Hippocampal GPR17 down regulation ameliorates CMS-induced depression-like behaviors in mice

Chronic stress is a significant pathogenic factor that contributes to the onset of depression. GPR17 has anti-inflammatory and anti-oxidative effects, but its role in depression is still unknown. In this study, we examined the role of GPR17 in mice exposed to chronic mild stress (CMS) and elucidated its underlying molecular mechanisms. We down-regulated hippocampal GPR17 by injecting LV-GPR17-shRNA or the GPR17 antagonist cangrelor into the DG region of the mouse hippocampus. To explore the role of GPR17 in the pathogenesis of depression, we employed behavioral, pathological, and biochemical experiments. We found that CMS-induced depression-like behaviors were associated with increased GPR17 expression in the hippocampus. Pharmacological activation of GPR17 in the hippocampus triggered depression-like behaviors in normal mice.

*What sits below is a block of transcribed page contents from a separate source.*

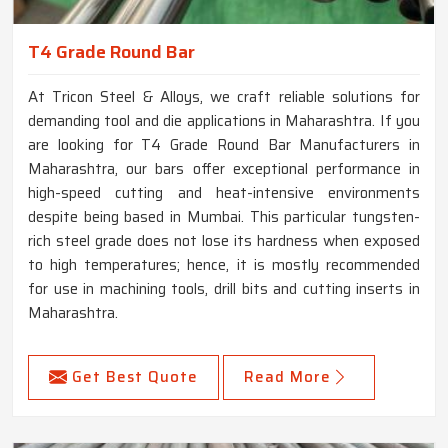
T4 Grade Round Bar
At Tricon Steel & Alloys, we craft reliable solutions for
demanding tool and die applications in Maharashtra. If you
are looking for T4 Grade Round Bar Manufacturers in
Maharashtra, our bars offer exceptional performance in
high-speed cutting and heat-intensive environments
despite being based in Mumbai. This particular tungsten-
rich steel grade does not lose its hardness when exposed
to high temperatures; hence, it is mostly recommended
for use in machining tools, drill bits and cutting inserts in
Maharashtra.
Get Best Quote
Read More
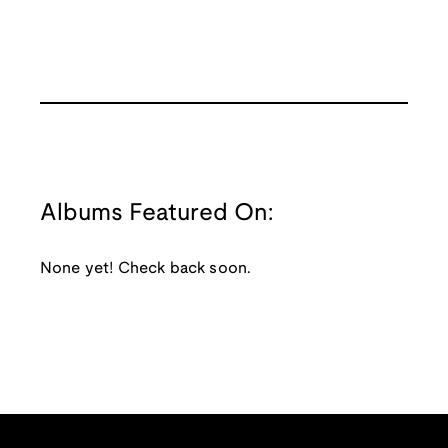
Albums Featured On:
None yet! Check back soon.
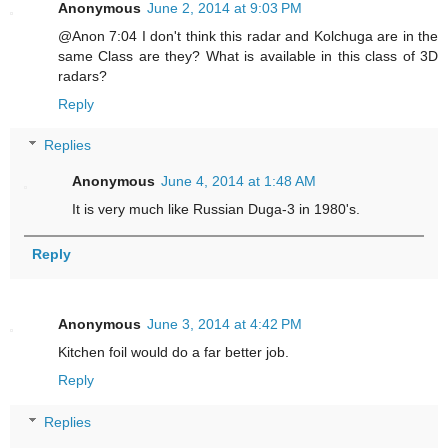
Anonymous
June 2, 2014 at 9:03 PM
@Anon 7:04 I don't think this radar and Kolchuga are in the
same Class are they? What is available in this class of 3D
radars?
Reply
Replies
Anonymous
June 4, 2014 at 1:48 AM
It is very much like Russian Duga-3 in 1980's.
Reply
Anonymous
June 3, 2014 at 4:42 PM
Kitchen foil would do a far better job.
Reply
Replies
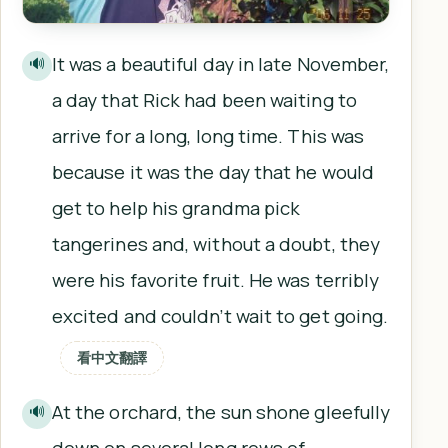
It was a beautiful day in late November,
🔊
a day that Rick had been waiting to
arrive for a long, long time. This was
because it was the day that he would
get to help his grandma pick
tangerines and, without a doubt, they
were his favorite fruit. He was terribly
excited and couldn’t wait to get going.
看中文翻譯
At the orchard, the sun shone gleefully
🔊
down on several long rows of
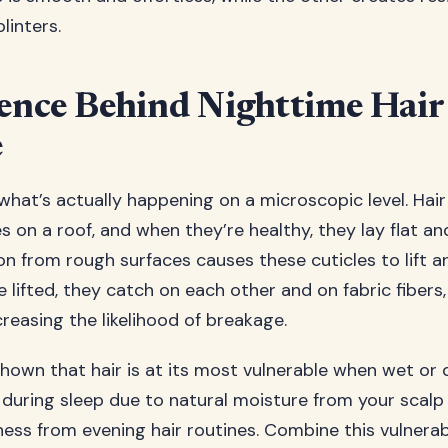
linters.
ence Behind Nighttime Hair
e
 what’s actually happening on a microscopic level. Hair
les on a roof, and when they’re healthy, they lay flat a
ion from rough surfaces causes these cuticles to lift
lifted, they catch on each other and on fabric fibers,
reasing the likelihood of breakage.
hown that hair is at its most vulnerable when wet or
during sleep due to natural moisture from your scalp
ess from evening hair routines. Combine this vulnerabi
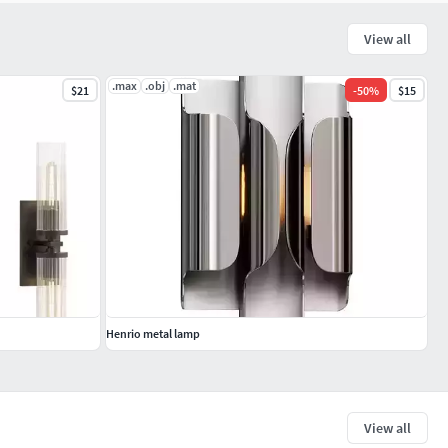
View all
.max
.obj
.mat
$21
-
50
%
$15
Henrio metal lamp
View all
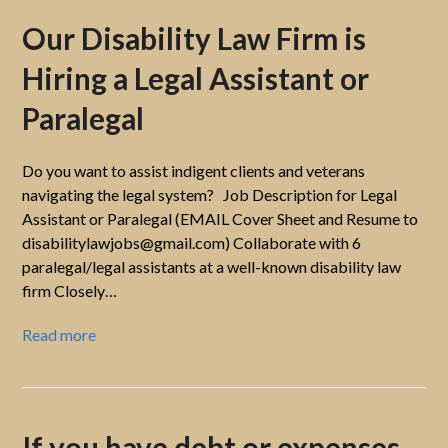
Our Disability Law Firm is
Hiring a Legal Assistant or
Paralegal
Do you want to assist indigent clients and veterans
navigating the legal system? Job Description for Legal
Assistant or Paralegal (EMAIL Cover Sheet and Resume to
disabilitylawjobs@gmail.com) Collaborate with 6
paralegal/legal assistants at a well-known disability law
firm Closely…
Read more
If you have debt or expenses,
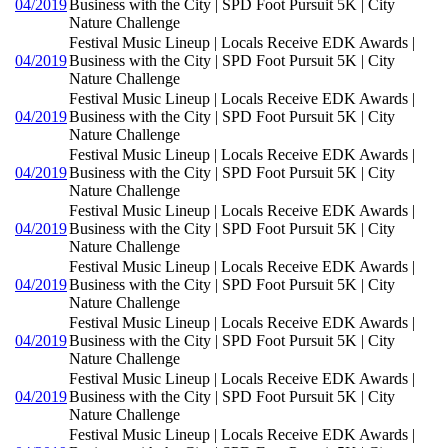
04/2019
Business with the City | SPD Foot Pursuit 5K | City
Nature Challenge
Festival Music Lineup | Locals Receive EDK Awards |
04/2019
Business with the City | SPD Foot Pursuit 5K | City
Nature Challenge
Festival Music Lineup | Locals Receive EDK Awards |
04/2019
Business with the City | SPD Foot Pursuit 5K | City
Nature Challenge
Festival Music Lineup | Locals Receive EDK Awards |
04/2019
Business with the City | SPD Foot Pursuit 5K | City
Nature Challenge
Festival Music Lineup | Locals Receive EDK Awards |
04/2019
Business with the City | SPD Foot Pursuit 5K | City
Nature Challenge
Festival Music Lineup | Locals Receive EDK Awards |
04/2019
Business with the City | SPD Foot Pursuit 5K | City
Nature Challenge
Festival Music Lineup | Locals Receive EDK Awards |
04/2019
Business with the City | SPD Foot Pursuit 5K | City
Nature Challenge
Festival Music Lineup | Locals Receive EDK Awards |
04/2019
Business with the City | SPD Foot Pursuit 5K | City
Nature Challenge
Festival Music Lineup | Locals Receive EDK Awards |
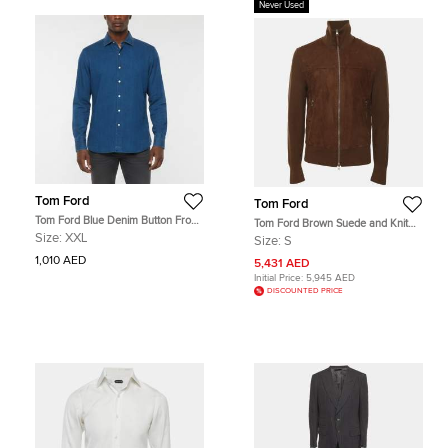
Never Used
Tom Ford
Tom Ford
Tom Ford Blue Denim Button Front
Tom Ford Brown Suede and Knit
Shirt XXL
Jacket S
Size:
XXL
Size:
S
1,010 AED
5,431 AED
Initial Price:
5,945 AED
DISCOUNTED PRICE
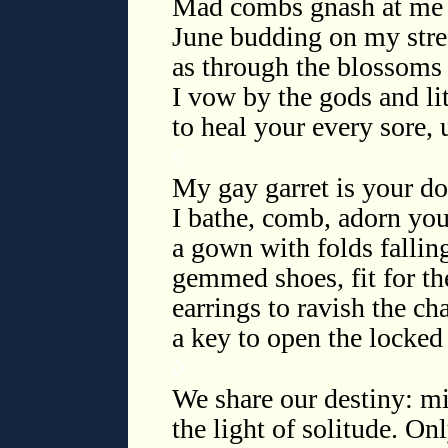
Mad combs gnash at me w
June budding on my stre
as through the blossoms 
I vow by the gods and lit
to heal your every sore, 
◊
My gay garret is your dol
I bathe, comb, adorn you
a gown with folds falling
gemmed shoes, fit for th
earrings to ravish the ch
a key to open the locked
◊
We share our destiny: m
the light of solitude. On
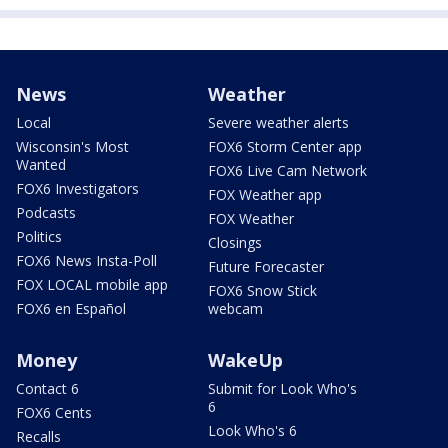
News
Weather
Local
Severe weather alerts
Wisconsin's Most
FOX6 Storm Center app
Wanted
FOX6 Live Cam Network
FOX6 Investigators
FOX Weather app
Podcasts
FOX Weather
Politics
Closings
FOX6 News Insta-Poll
Future Forecaster
FOX LOCAL mobile app
FOX6 Snow Stick
FOX6 en Español
webcam
Money
WakeUp
Contact 6
Submit for Look Who's
6
FOX6 Cents
Look Who's 6
Recalls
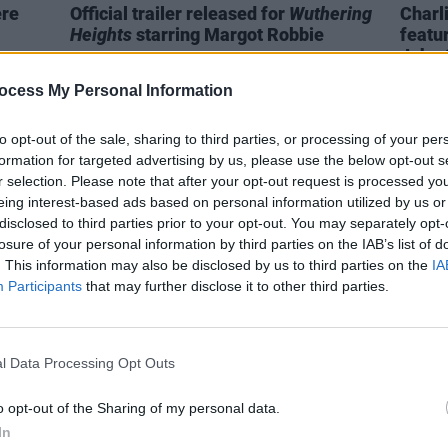
ere
Official trailer released for
Wuthering
Charl
Heights
starring Margot Robbie
featu
John 
ocess My Personal Information
to opt-out of the sale, sharing to third parties, or processing of your per
formation for targeted advertising by us, please use the below opt-out s
r selection. Please note that after your opt-out request is processed y
eing interest-based ads based on personal information utilized by us or
disclosed to third parties prior to your opt-out. You may separately opt-
losure of your personal information by third parties on the IAB’s list of
. This information may also be disclosed by us to third parties on the
IA
Participants
that may further disclose it to other third parties.
l Data Processing Opt Outs
FILM AND TV
15 JUL 24
FILM AN
 to
Euphoria
season 3 to go into
Paul 
o opt-out of the Sharing of my personal data.
production in January
cast 
In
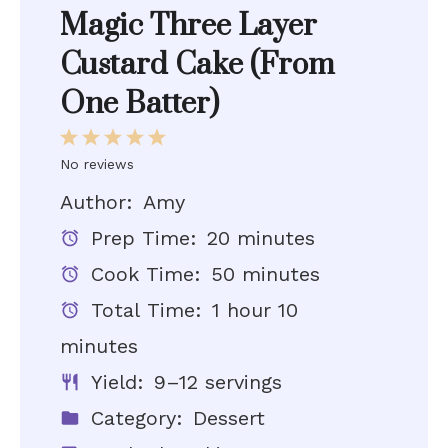
Magic Three Layer
Custard Cake (From
One Batter)
1
2
3
4
5
Star
Stars
Stars
Stars
Stars
No reviews
Author:
Amy
Prep Time:
20 minutes
Cook Time:
50 minutes
Total Time:
1 hour 10
minutes
Yield:
9–12 servings
Category:
Dessert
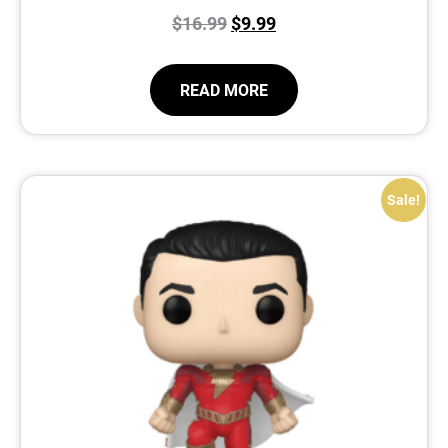
$
16.99
$
9.99
READ MORE
Sale!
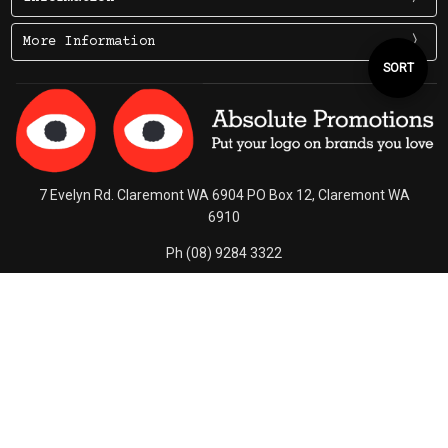
More Information
Sort
SORT
By
7 Evelyn Rd. Claremont WA 6904 PO Box 12, Claremont WA
6910
Ph (08) 9284 3322
Contact Us
Connect With Us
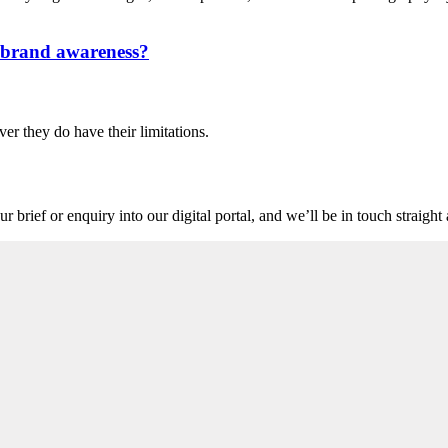
n brand awareness?
ver they do have their limitations.
r brief or enquiry into our digital portal, and we’ll be in touch straigh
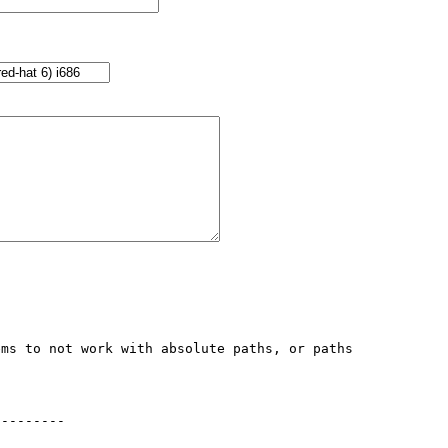
ms to not work with absolute paths, or paths 
--------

Conversely, knockdown and inhibition of GPR17 alleviated depression-like behaviors induced by CMS in mice. Furthermore, knockdown and inhibition of GPR17 significantly suppressed CMS-induced activation of hippocampal glial cells and reduced inflammatory cytokine levels, alleviating neuroinflammation in mice. Additionally, knockdown and inhibition of GPR17 also promoted hippocampal neurogenesis and improved synaptic plasticity in CMS-exposed mice. In vitro, the GPR17 antagonist cangrelor increased the survival rate of corticosterone (CORT)-treated HT22 cells and upregulated the expression of synapse-associated proteins. Moreover, we found that the antidepressant-like effects of GPR17 modulation were mediated through the hippocampal BDNF/CREB/TrkB pathway. Our findings suggest that GPR17 may be a promising therapeutic target for depression.

Chronic mild stress; Depression; GPR17; Neuroinflammation; Synaptic plasticity impairment.